I can think of a potential solution, but it would require a variable to keep track, and it would be a hack that may not even solve the problem at hand.

My best guess is a utility function/php class/file, for instance the database initialization, and it may not be the first line, but the last. A PHP file having an extra new line at the end is easy to miss.

I'll keep it open for a few more days to see if I can come up with something. But finding your cause is important as well, as it may affect any binary files generated.

Cheers A.Grandt

louishenri13 commented 10 years ago

I am getting the same problem. Here is the error it is giving me:

Line 1:<br /> Line 2:<b>Fatal error</b>: Class 'ZipStream' not found in <b>C:\xampp\htdocs\zip\test\index.php</b> on line <b>52</b><br /> Line 3:

I am unable to open it using windows explorer. I can only open it using winrar. How come?

Grandt commented 10 years ago

Sorry I haven't gotten back to you, I forgot, my bad.

That you get an error, and then can open the file in WinRar is because WinRar is actually a pretty awesome piece of software, as it can, to a point, figure out a Zip file, even if it contains errors.

I need to know more about how your code is structured., as I obviously don't have a copy of your intex.php.

That it can't fins the ZipStream class is, I guess, that the include is pointing to the wrong directory.

Cheers A.Grandt

On 09-07-2013 16:40, louishenri13 wrote:

I am getting the same problem. Here is the error it is giving me:

Line 1:

Line 2:Fatal error: Class 'ZipStream' not found in C:\xampp\htdocs\zip\test\index.php on line 52

Line 3:

I am unable to open it using windows explorer. I can only open it using winrar. How come?
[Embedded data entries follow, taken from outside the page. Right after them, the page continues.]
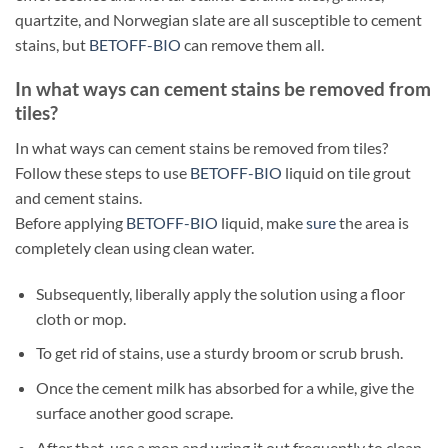
quartzite, and Norwegian slate are all susceptible to cement
stains, but
BETOFF-BIO
can remove them all.
In what ways can cement stains be removed from
tiles?
In what ways can cement stains be removed from tiles?
Follow these steps to use
BETOFF-BIO
liquid on tile grout
and cement stains.
Before applying
BETOFF-BIO
liquid, make
sure
the area is
completely clean using clean water.
Subsequently, liberally apply the solution using a floor
cloth or mop.
To get rid of stains, use a sturdy broom or scrub brush.
Once the cement milk has absorbed for a while, give the
surface another good scrape.
After that, use a mop and wring it out frequently to clean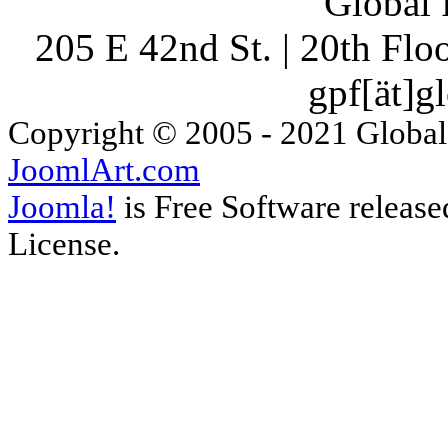
Global 
205 E 42nd St. | 20th Fl
gpf[ät]g
Copyright © 2005 - 2021 Global
JoomlArt.com
Joomla!
is Free Software releas
License.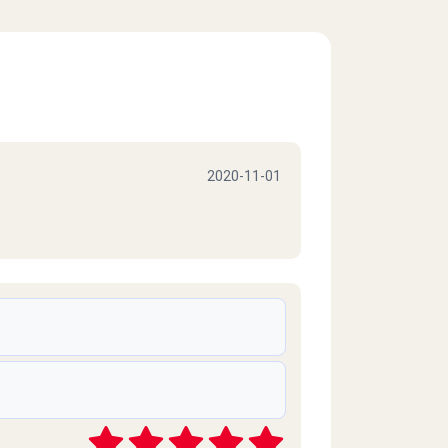
2020-11-01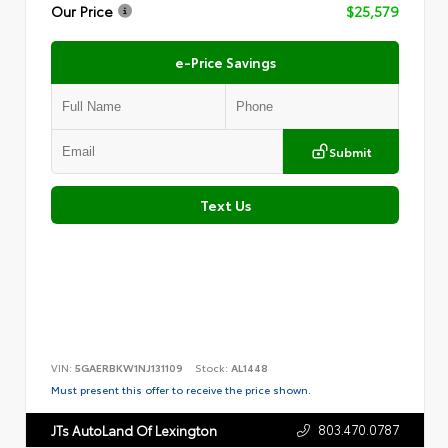
Our Price
$25,579
e-Price Savings
Submit
Text Us
VIN:
5GAERBKW1NJ131109
Stock:
AL1448
Must present this offer to receive the price shown.
803.470.0787
JTs AutoLand Of Lexington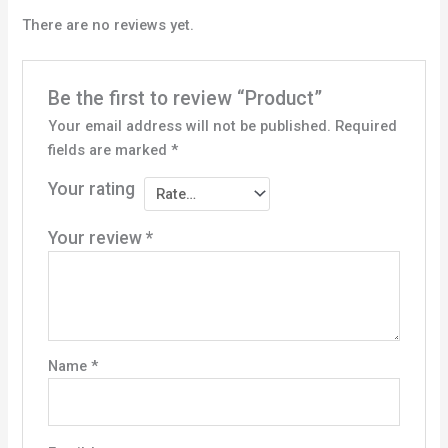
There are no reviews yet.
Be the first to review “Product”
Your email address will not be published.
Required
fields are marked
*
Your rating
Your review
*
Name
*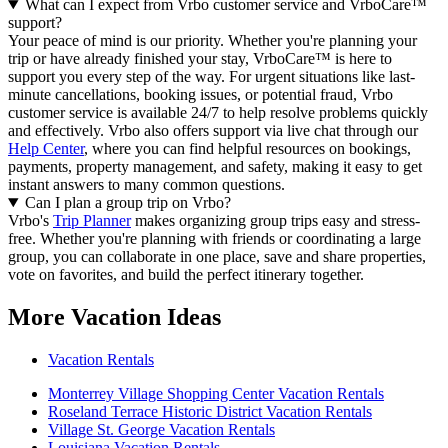
What can I expect from Vrbo customer service and VrboCare™
support?
Your peace of mind is our priority. Whether you're planning your
trip or have already finished your stay, VrboCare™ is here to
support you every step of the way. For urgent situations like last-
minute cancellations, booking issues, or potential fraud, Vrbo
customer service is available 24/7 to help resolve problems quickly
and effectively.
Vrbo also offers support via live chat through our
Help Center
, where you can find helpful resources on bookings,
payments, property management, and safety, making it easy to get
instant answers to many common questions.
Can I plan a group trip on Vrbo?
Vrbo's
Trip Planner
makes organizing group trips easy and stress-
free. Whether you're planning with friends or coordinating a large
group, you can collaborate in one place, save and share properties,
vote on favorites, and build the perfect itinerary together.
More Vacation Ideas
Vacation Rentals
Monterrey Village Shopping Center Vacation Rentals
Roseland Terrace Historic District Vacation Rentals
Village St. George Vacation Rentals
Louisiana Vacation Rentals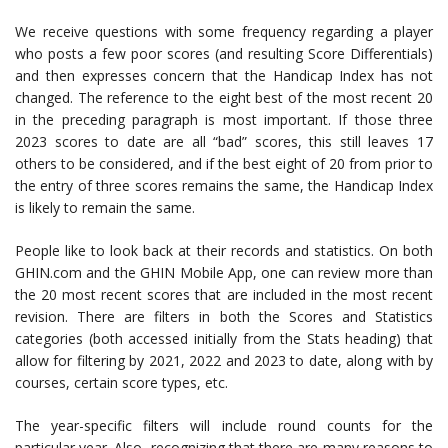
We receive questions with some frequency regarding a player
who posts a few poor scores (and resulting Score Differentials)
and then expresses concern that the Handicap Index has not
changed. The reference to the eight best of the most recent 20
in the preceding paragraph is most important. If those three
2023 scores to date are all “bad” scores, this still leaves 17
others to be considered, and if the best eight of 20 from prior to
the entry of three scores remains the same, the Handicap Index
is likely to remain the same.
People like to look back at their records and statistics. On both
GHIN.com and the GHIN Mobile App, one can review more than
the 20 most recent scores that are included in the most recent
revision. There are filters in both the Scores and Statistics
categories (both accessed initially from the Stats heading) that
allow for filtering by 2021, 2022 and 2023 to date, along with by
courses, certain score types, etc.
The year-specific filters will include round counts for the
particular year. Also, recognizing that there are many reasons to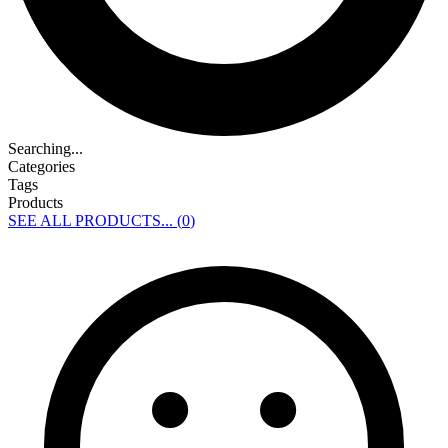
Searching...
Categories
Tags
Products
SEE ALL PRODUCTS... (
0
)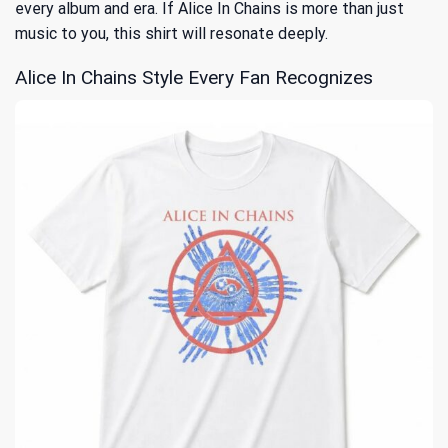
every album and era. If Alice In Chains is more than just
music to you, this shirt will resonate deeply.
Alice In Chains Style Every Fan Recognizes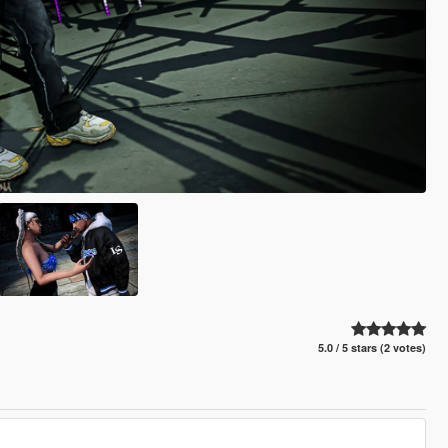
5.0 / 5 stars (2 votes)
— Reply to this email directly or view it on GitHub https://github.com/Grandt/PHPZip/issues/7#issuecomment-20678543.

datasheetarchive commented 2 years ago

For anyone trying to battle through this. Certain apps and text editors save your code with a Byte order mark - BOM. If you load into something like notepad++, select encoding on top menu and unselect with BOM it will resolve this issue.